WHAT THE TASK ASKS:
The required result is an exact copy of the material from the line with "By Amolo Ng'weno" through its final line, both ends included.

INFORMATION PROVIDED:
++++++++++++++++++++

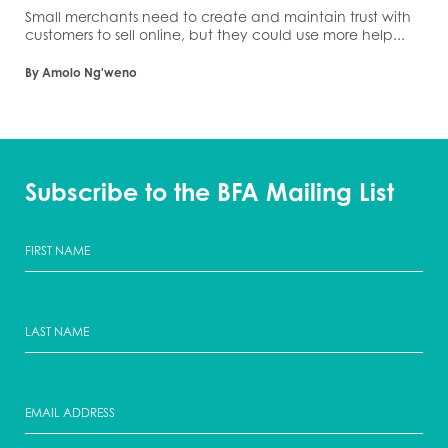
Small merchants need to create and maintain trust with
customers to sell online, but they could use more help...
By Amolo Ng'weno
Subscribe to the BFA Mailing List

++++++++++++++++++++

PROBLEM SOLUTION:
By Amolo Ng'weno
Subscribe to the BFA Mailing List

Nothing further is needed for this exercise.